M. SERGIO CERDA (Argentine) a indiqué qu'il fallait bien mettre l'accent sur les droits de l'homme dans la base théorique, il faut donc tenir compte des deux Pactes internationaux relatifs aux droits de l'homme. La tâche déjà accomplie par le Comité des droits économiques, sociaux et culturels fournit déjà suffisamment d'éléments à cette base théorique. Les instruments régionaux existants en matière de droits économiques, sociaux et culturels doivent également servir de base. Au-delà d'un débat théorique, il faudra déterminer des éléments d'application concrète, a souligné le représentant.


MME ANN MARI FROBERG (Finlande, au nom de l'Union européenne), indiquant que la solidarité internationale est effectivement importante, a estimé que la réalisation des droits de l'homme relève toutefois en premier chef de la responsabilité des États qui doivent assurer la protection de leur population. Elle a demandé à l'expert indépendant de développer son point de vue sur ce sujet.

M. DEDE A. RIFAI (Indonésie) a indiqué avoir apprécié la présentation de ce rapport et de la façon dont l'expert indépendant à l'intention de s'acquitter de son mandat en prenant en considération le droit au développement. Il faut une contribution de tous acteurs dans cette étude pour essayer de rapprocher pays développés et en voie de développement. L'Indonésie appuie cette initiative et pense qu'il est particulièrement utile d'insister sur la réalisation du droit au développement. L'Indonésie souhaite voir se développer une étude détaillée de cette question complexe. Les pays doivent collectivement garantir le respect de ces droits pour tous.

M GALO LARENAS SERRANO (Équateur), rappelant que la Charte des Nations Unies consacre le lien entre la coopération internationale et la résolution des problèmes économiques, sociaux et humanitaires, a déclaré que le développement des pays non industrialisés ne réside pas seulement entre leurs mains. À cet égard, il a demandé quelles sont les moyens à mettre en œuvre pour que ce principe soit rapidement intégré dans le droit international.

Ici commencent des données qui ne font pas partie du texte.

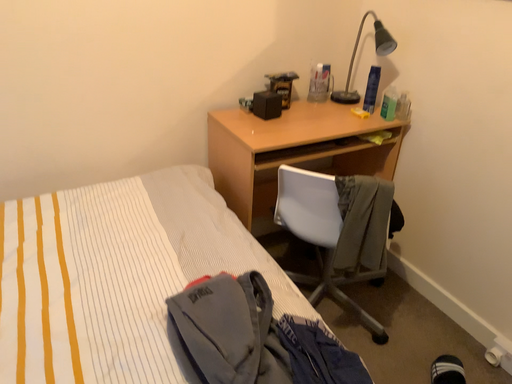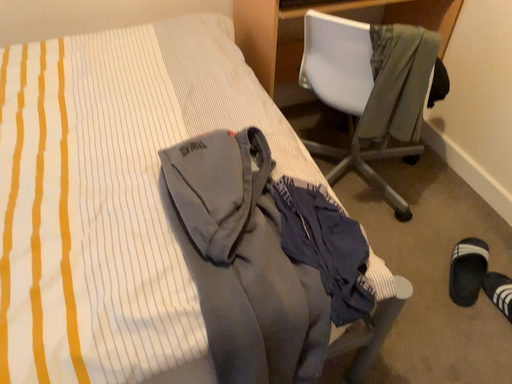 Question: Which way did the camera rotate in the video?

Choices:
 (A) rotated right
 (B) rotated left

Answer: (B) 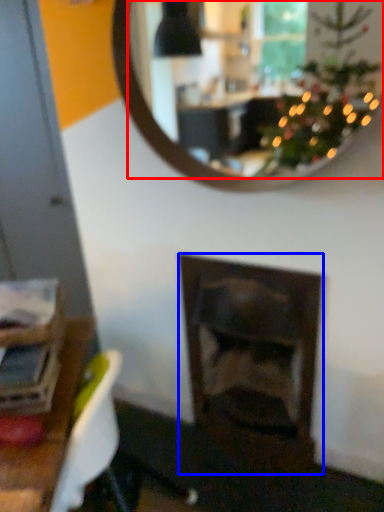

M. CHRIS SIDOTI (International Service for Human Rights) a souligné que la solidarité internationale est un droit individuel des peuples et des personnes et non pas un droit des États. Il a souhaité qu'il soit demandé à la communauté internationale d'agir lorsque des droits fondamentaux sont bafoués. Il faut affirmer le droit des peuples de faire appel à la communauté internationale lorsque leurs droits sont violés.

M. BUDI TJAHJONO (Pax Romana) a demandé si l'expert indépendant pouvait expliquer plus en détail le rôle du droit au développement dans le cadre de la question de la solidarité internationale.

M. RUDI MUHAMMAD RIZKI, expert indépendant sur les droits de l'homme et la solidarité internationale, a indiqué qu'il tiendrait compte dans son prochain rapport des questions soulevées et des observations faites ce matin. Il a rappelé qu'il s'est efforcé d'établir une base théorique aussi exhaustive que possible pour son travail. Il s'est dit reconnaissant pour les contributions soumises à ce jour par les différentes parties prenantes. M. Rizki a indiqué avoir l'intention de poursuivre un dialogue ouvert et transparent avec toutes les parties concernées.


Examen de rapports sur la situation des droits de l'homme au Liban en Israël et suite au conflit de juillet-août 2006

M. PHILIP ALSTON, Rapporteur spécial sur les exécutions extrajudiciaires, sommaires et arbitraires, a présenté le rapport conjoint sur la mission au Liban et en Israël qu'il a effectuée du 7 au 14 septembre dernier avec trois autres experts: le Rapporteur spécial sur le droit de jouir du meilleur état de santé possible, le Représentant du Secrétaire général pour les droits de l'homme des personnes déplacées et le Rapporteur spécial sur le logement convenable.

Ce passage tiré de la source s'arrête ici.